Moins de cinq mois après avoir officiellement accroché Bombardier Transport à ses wagons, Alstom plie bagage à Sorel-Tracy, où son atelier devait pourtant profiter des engagements pris par le géant français dans le cadre de la transaction.

Julien Arsenault
Julien Arsenault La Presse

Faute de nouveaux contrats, la multinationale ne renouvellera pas le bail des installations où elle est présente depuis 2013. Les activités seront déplacées vers les installations de Saint-Bruno-de-Montarville, en banlieue sud de Montréal, et de La Pocatière, dans le Bas-Saint-Laurent, qui appartenaient autrefois à Bombardier.

Inquiets depuis plusieurs semaines déjà, les travailleurs ont appris la mauvaise nouvelle mercredi après-midi au cours d’une rencontre avec l’employeur.

« Les employés étaient démolis, attristés et frustrés, a laissé tomber au bout du fil le président syndical Pierre-Luc Pigeon-Rivard. On passe par toute la gamme des émotions. On a tous des maisons et des familles. C’est stressant. »

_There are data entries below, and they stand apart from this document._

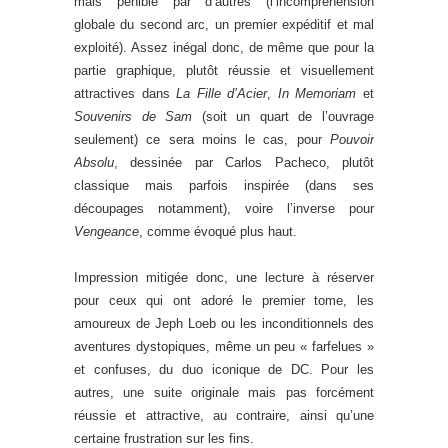
mais pénible par d’autres (l’incompréhension
globale du second arc, un premier expéditif et mal
exploité). Assez inégal donc, de même que pour la
partie graphique, plutôt réussie et visuellement
attractives dans
La Fille d’Acier
,
In Memoriam
et
Souvenirs de Sam
(soit un quart de l’ouvrage
seulement) ce sera moins le cas, pour
Pouvoir
Absolu
, dessinée par Carlos Pacheco, plutôt
classique mais parfois inspirée (dans ses
découpages notamment), voire l’inverse pour
Vengeance
, comme évoqué plus haut.
Impression mitigée donc, une lecture à réserver
pour ceux qui ont adoré le premier tome, les
amoureux de Jeph Loeb ou les inconditionnels des
aventures dystopiques, même un peu « farfelues »
et confuses, du duo iconique de DC. Pour les
autres, une suite originale mais pas forcément
réussie et attractive, au contraire, ainsi qu’une
certaine frustration sur les fins.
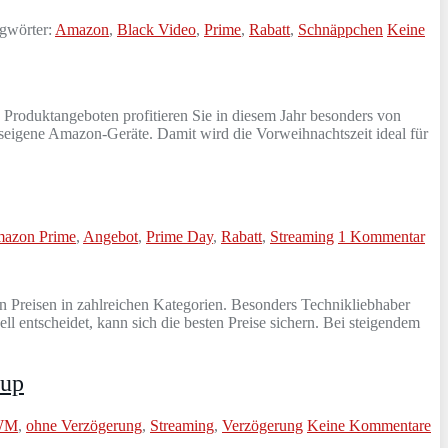
gwörter:
Amazon
,
Black Video
,
Prime
,
Rabatt
,
Schnäppchen
Keine
 Produktangeboten profitieren Sie in diesem Jahr besonders von
useigene Amazon-Geräte. Damit wird die Vorweihnachtszeit ideal für
azon Prime
,
Angebot
,
Prime Day
,
Rabatt
,
Streaming
1 Kommentar
en Preisen in zahlreichen Kategorien. Besonders Technikliebhaber
 entscheidet, kann sich die besten Preise sichern. Bei steigendem
tup
 WM
,
ohne Verzögerung
,
Streaming
,
Verzögerung
Keine Kommentare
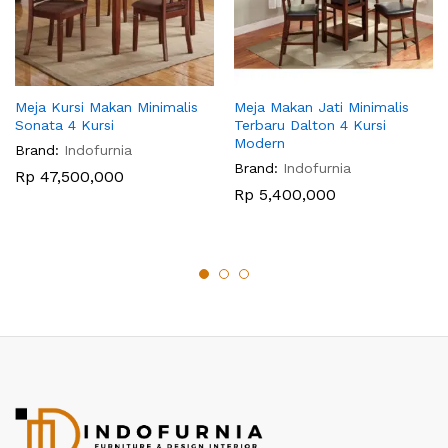
Meja Kursi Makan Minimalis
Meja Makan Jati Minimalis
Sonata 4 Kursi
Terbaru Dalton 4 Kursi
Modern
Brand:
Indofurnia
Brand:
Indofurnia
Rp
47,500,000
Rp
5,400,000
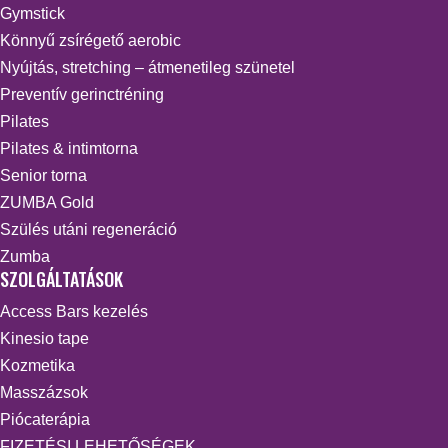
Gymstick
Könnyű zsírégető aerobic
Nyújtás, stretching – átmenetileg szünetel
Preventív gerinctréning
Pilates
Pilates & intimtorna
Senior torna
ZUMBA Gold
Szülés utáni regeneráció
Zumba
SZOLGÁLTATÁSOK
Access Bars kezelés
Kinesio tape
Kozmetika
Masszázsok
Piócaterápia
FIZETÉSI LEHETŐSÉGEK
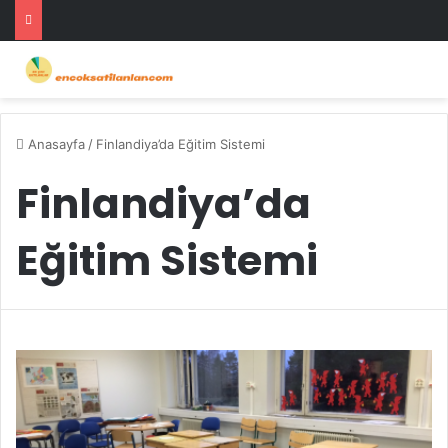
Anasayfa
/
Finlandiya’da Eğitim Sistemi
Finlandiya’da
Eğitim Sistemi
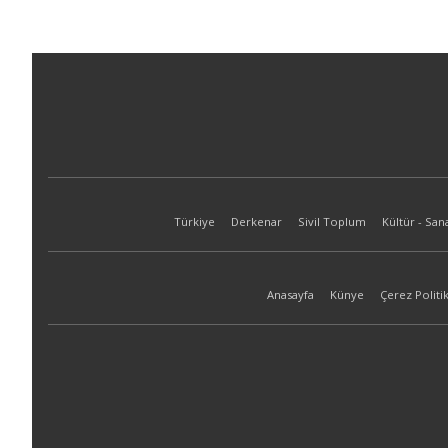
Türkiye
Derkenar
Sivil Toplum
Kültür - San
Anasayfa
Künye
Çerez Politik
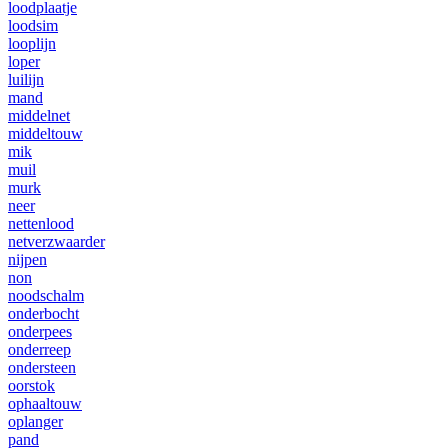
loodplaatje
loodsim
looplijn
loper
luilijn
mand
middelnet
middeltouw
mik
muil
murk
neer
nettenlood
netverzwaarder
nijpen
non
noodschalm
onderbocht
onderpees
onderreep
ondersteen
oorstok
ophaaltouw
oplanger
pand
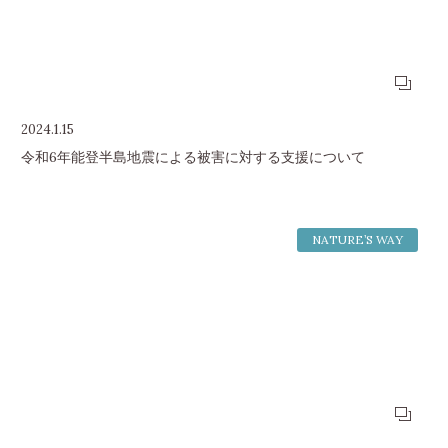
2024.1.15
令和6年能登半島地震による被害に対する支援について
NATURE’S WAY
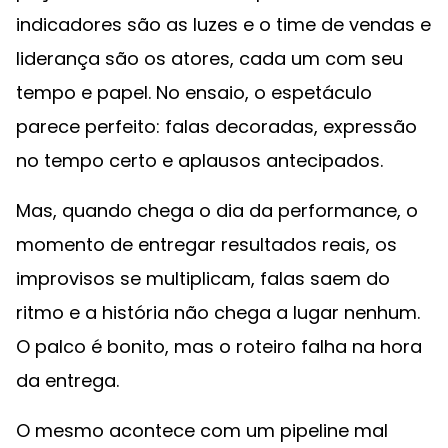
indicadores são as luzes e o time de vendas e
liderança são os atores, cada um com seu
tempo e papel. No ensaio, o espetáculo
parece perfeito: falas decoradas, expressão
no tempo certo e aplausos antecipados.
Mas, quando chega o dia da performance, o
momento de entregar resultados reais, os
improvisos se multiplicam, falas saem do
ritmo e a história não chega a lugar nenhum.
O palco é bonito, mas o roteiro falha na hora
da entrega.
O mesmo acontece com um pipeline mal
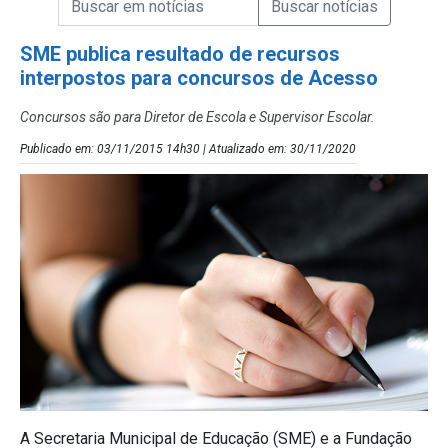
Campo de Busca de Notícias
SME publica resultado de recursos
interpostos para concursos de Acesso
Concursos são para Diretor de Escola e Supervisor Escolar.
Publicado em: 03/11/2015 14h30 | Atualizado em: 30/11/2020
A Secretaria Municipal de Educação (SME) e a Fundação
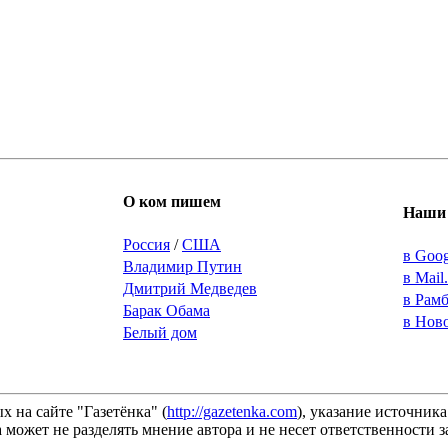
О ком пишем
Наши 
Россия
/
США
в Goo
Владимир Путин
в Mail
Дмитрий Медведев
в Рам
Барак Обама
в Нов
Белый дом
 на сайте "Газетёнка" (
http://gazetenka.com
), указание источник
 может не разделять мнение автора и не несет ответственности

On dénombrait environ 90 travailleurs dans l’atelier, mais il y avait eu une quinzaine de mises à pied à la fin avril puisque le carnet de commandes était plus mince. Selon M. Pigeon-Rivard, la plupart des mécaniciens devraient avoir quitté l’atelier d’ici le mois d’août, tandis que certains soudeurs pourront conserver leur gagne-pain jusqu’à la fin décembre.

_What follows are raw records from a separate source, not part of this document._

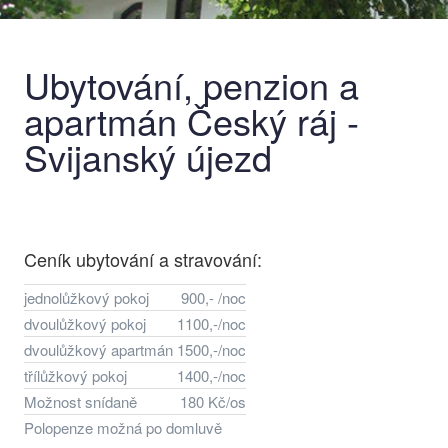
Ubytování, penzion a
apartmán Český ráj -
Svijanský újezd
Ceník ubytování a stravování:
jednolůžkový pokoj
900,- /noc
dvoulůžkový pokoj
1100,-/noc
dvoulůžkový apartmán
1500,-/noc
třílůžkový pokoj
1400,-/noc
Možnost snídaně
180 Kč/os
Polopenze možná po domluvě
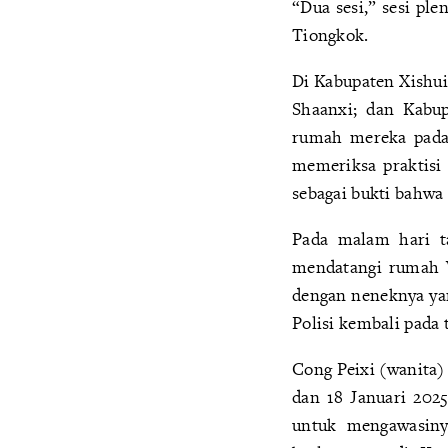
“Dua sesi,” sesi pl
Tiongkok.
Di Kabupaten Xishui
Shaanxi; dan Kabup
rumah mereka pada 
memeriksa praktisi
sebagai bukti bahwa
Pada malam hari ta
mendatangi rumah W
dengan neneknya yan
Polisi kembali pada 
Cong Peixi (wanita)
dan 18 Januari 202
untuk mengawasiny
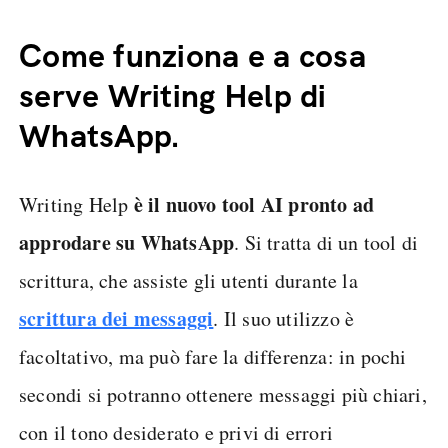
Come funziona e a cosa
serve Writing Help di
WhatsApp.
è il nuovo tool AI pronto ad
Writing Help
approdare su WhatsApp
. Si tratta di un tool di
scrittura, che assiste gli utenti durante la
scrittura dei messaggi
. Il suo utilizzo è
facoltativo, ma può fare la differenza: in pochi
secondi si potranno ottenere messaggi più chiari,
con il tono desiderato e privi di errori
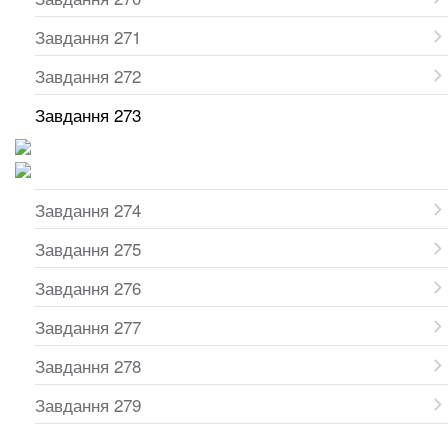
Завдання 271
Завдання 272
Завдання 273
Завдання 274
Завдання 275
Завдання 276
Завдання 277
Завдання 278
Завдання 279
...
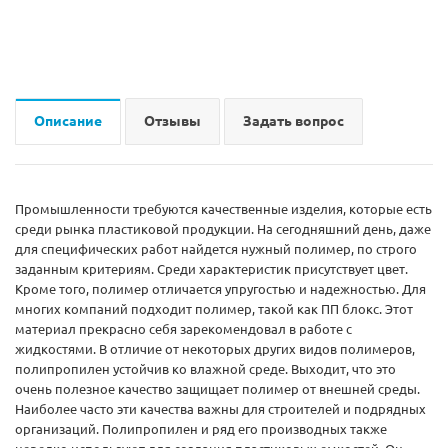
Описание
Отзывы
Задать вопрос
Промышленности требуются качественные изделия, которые есть
среди рынка пластиковой продукции. На сегодняшний день, даже
для специфических работ найдется нужный полимер, по строго
заданным критериям. Среди характеристик присутствует цвет.
Кроме того, полимер отличается упругостью и надежностью. Для
многих компаний подходит полимер, такой как ПП блокс. Этот
материал прекрасно себя зарекомендовал в работе с
жидкостями. В отличие от некоторых других видов полимеров,
полипропилен устойчив ко влажной среде. Выходит, что это
очень полезное качество защищает полимер от внешней среды.
Наиболее часто эти качества важны для строителей и подрядных
организаций. Полипропилен и ряд его производных также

L’atelier d’Alstom à Sorel-Tracy s’occupait de la construction des bogies pour la seconde commande des voitures Azur du métro de Montréal, en plus d’effectuer du travail sur des contrats de véhicules légers sur rail destinés à Ottawa et à Toronto. Des soudeurs sont également mis à contribution pour un projet d’Amtrak aux États-Unis.

« Malgré plusieurs efforts, nous n’avons pas réussi à augmenter la charge de travail, ce qui aurait prolongé le cycle de vie de cet atelier », a expliqué dans un courriel une porte-parole d’Alstom, Taïssa Hrycay.

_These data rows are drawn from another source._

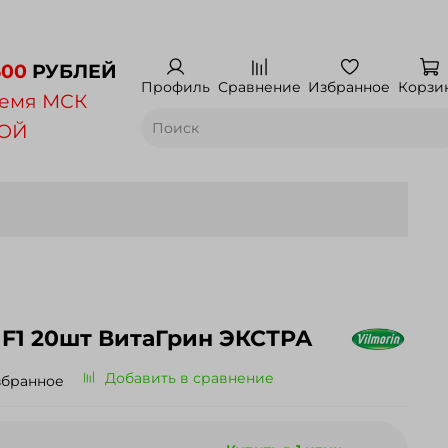
500
РУБЛЕЙ
Профиль
Сравнение
Избранное
Корзи
емя МСК
НОЙ
 F1 20шт ВитаГрин ЭКСТРА
Добавить в сравнение
збранное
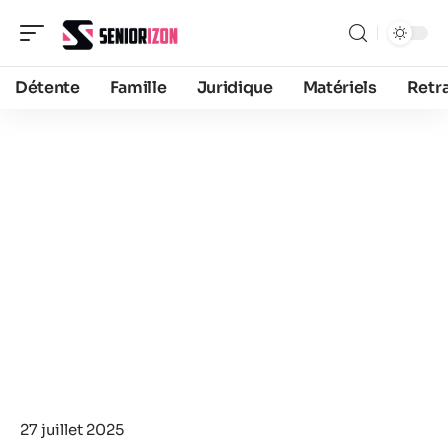
Détente
Famille
Juridique
Matériels
Retra
27 juillet 2025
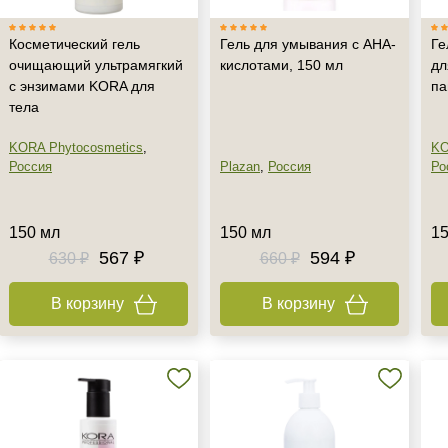
Косметический гель
Гель для умывания с АНА-
Ге
очищающий ультрамягкий
кислотами, 150 мл
дл
с энзимами KORA для
па
тела
KORA Phytocosmetics
,
KO
Россия
Plazan
,
Россия
Ро
150 мл
150 мл
15
567 ₽
594 ₽
630 ₽
660 ₽
В корзину
В корзину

Celle-ci a ajouté que l’objectif du géant français était de « transférer le plus grand nombre d’employés possible dans d’autres emplacements dans l’organisation », et que plus de 140 postes étaient actuellement vacants dans l’organisation.

Alstom avait pris une série d’engagements dans le cadre de l’acquisition de Bombardier Transport, une transaction en vertu de laquelle la Caisse de dépôt et placement du Québec était devenue le plus important actionnaire de la multinationale française, avec une participation d’environ 14 %, selon la firme de données financières Refinitiv.

Selon les détails qui avaient été diffusés en février 2020 par le bas de laine des Québécois, au moment de l’annonce de la transaction, « une expansion des activités des sites de La Pocatière et de Sorel-Tracy » étaient du nombre.

Un porte-parole de la Caisse, Maxime Chagnon, a toutefois estimé qu’Alstom respectait ses engagements puisque ses activités sont actuellement « en croissance » au Québec.

« Il y a une centaine de postes en recrutement actuellement, plus que le nombre de postes dont il est question à Sorel, a-t-il expliqué. On sent une réelle volonté d’Alstom de relocaliser un maximum de personnes. »

M. Chagnon a ajouté que le siège social des Amériques de la multinationale avait déménagé de New York à Saint-Bruno-de-Montarville. Le centre de design et d’ingénierie du géant français s’installera bientôt en banlieue sud de Montréal, a-t-il ajouté.

Malgré tout, le maire de Sorel-Tracy, Serge Péloquin, avait une autre interprétation de la tournure des évènements. Au cours d’un entretien téléphonique, il a eu du mal à cacher sa déception et sa colère, estimant que l’atelier d’Alstom aurait pu être mieux épaulé.

« Est-ce que le gouvernement peut mettre autant d’énergie pour la sauvegarde de nos installations ici à Sorel qu’il le fait à La Pocatière ? », s’est-il demandé, en référence au prêt de 56 millions obtenu par Alstom auprès du gouvernement Legault pour moderniser cette ancienne usine de Bombardier Transport.

La multinationale n’aura pas à rembourser la somme si le site compte environ 400 employés en 2026 et 350 les trois années suivantes.

M. Péloquin a expliqué que ses échanges avec Alstom depuis la transaction avec Bombardier Transport suggéraient que Sorel-Tracy continuait de figurer dans les plans de la multinationale. Il a dit vouloir tenter de trouver une solution pour sa municipalité pour tenter de « faire partie du futur avec Alstom ».